Конец ли это? Ох, наверно, до конца далеко!

Вечером ко мне в кабинет приходит маленький Павлуша Стеклов.

— Что тебе? — спрашиваю.

— Я просто так.

— Ну, присаживайся.

Он садится на диван и молчит. Молчу и я.

— Семен Афанасьевич, — наконец решается он. — Дело-то какое… Ведь Петьку… Может, вы думаете — вот, не слушается… А его на подначку взяли. Ему говорит… там, один: «Что, говорит, испугался? Слабо тебе еще сыграть». Ну, Петька и говорит: «А вот и не слабо!»

А, вот оно что.

— Петя, где ты там? — говорю я. — Заходи, не стесняйся!

Стеклов-младший застывает с открытым ртом. Он потрясен: как это я догадался, что он пришел не один? За дверью слышится какая-то возня, скрип половицы, шумный вздох — и на пороге появляется Петька.

— Садись, Петя, — говорю. — Кто старое помянет, тому глаз вон. Что было, то прошло.

В это время в дверь без стука врывается Король:

— Семен Афанасьевич, вам телеграмма! От Алексей Саввича! То есть это он ее принял и говорит — неси скорее, вот я и…

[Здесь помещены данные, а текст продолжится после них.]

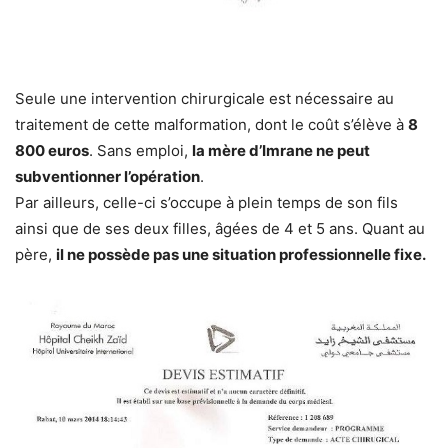
Seule une intervention chirurgicale est nécessaire au
traitement de cette malformation, dont le coût s’élève à
8
800 euros
. Sans emploi,
la mère d’Imrane ne peut
subventionner l’opération
.
Par ailleurs, celle-ci s’occupe à plein temps de son fils
ainsi que de ses deux filles, âgées de 4 et 5 ans. Quant au
père,
il ne possède pas une situation professionnelle fixe.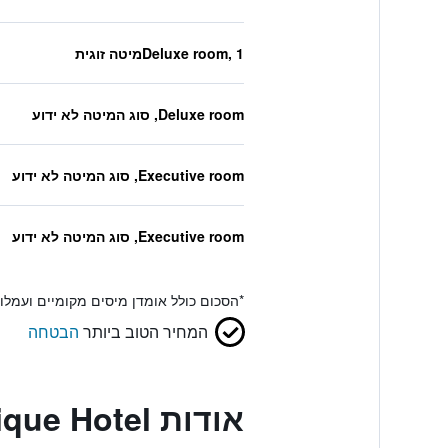
Deluxe room, 1מיטה זוגית
Deluxe room, סוג המיטה לא ידוע
Executive room, סוג המיטה לא ידוע
Executive room, סוג המיטה לא ידוע
*
הסכום כולל אומדן מיסים מקומיים ועמל
המחיר הטוב ביותר
הבטחה
אודות Mk Premier Boutique Hotel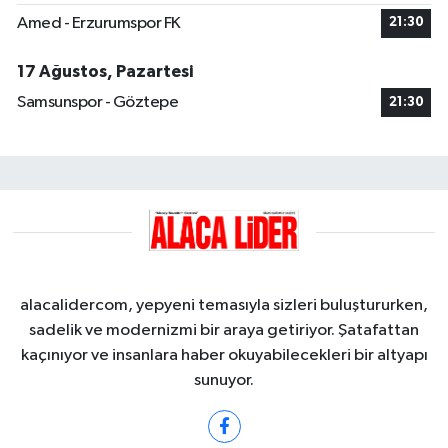
Amed - Erzurumspor FK
21:30
17 Ağustos, Pazartesi
Samsunspor - Göztepe
21:30
alacalidercom, yepyeni temasıyla sizleri buluştururken,
sadelik ve modernizmi bir araya getiriyor. Şatafattan
kaçınıyor ve insanlara haber okuyabilecekleri bir altyapı
sunuyor.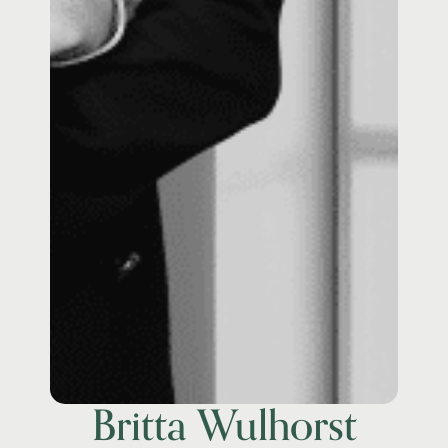
Britta Wulhorst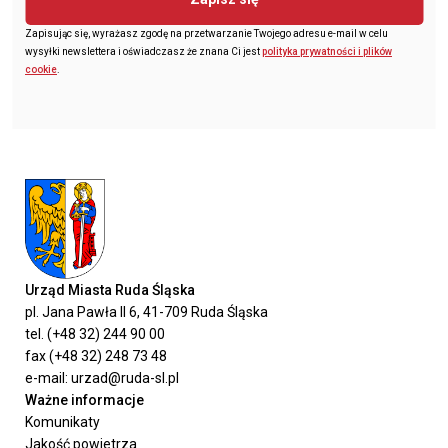
Zapisując się, wyrażasz zgodę na przetwarzanie Twojego adresu e-mail w celu
wysyłki newslettera i oświadczasz że znana Ci jest
polityka prywatności i plików
cookie
.
Urząd Miasta Ruda Śląska
pl. Jana Pawła II 6, 41-709 Ruda Śląska
tel. (+48 32) 244 90 00
fax (+48 32) 248 73 48
e-mail: urzad@ruda-sl.pl
Ważne informacje
Komunikaty
Jakość powietrza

Я разрываю телеграфный бланк — и вижу три пары устремленных на меня вопрошающих глаз. Не знаю, что подумали ребята, но у них такой вид, словно эта телеграмма должна касаться непосредственно их, во всяком случае — детского дома.

— Из Харькова выехала моя жена с ребятишками, — говорю я почти невольно. — Завтра она будет в Ленинграде.

Забавно: у всех троих на лицах удовлетворение. А Король понимающе говорит:

— Надо встречать. Вы меня возьмите с собой, я вам помогу.

— Спасибо, — отвечаю я.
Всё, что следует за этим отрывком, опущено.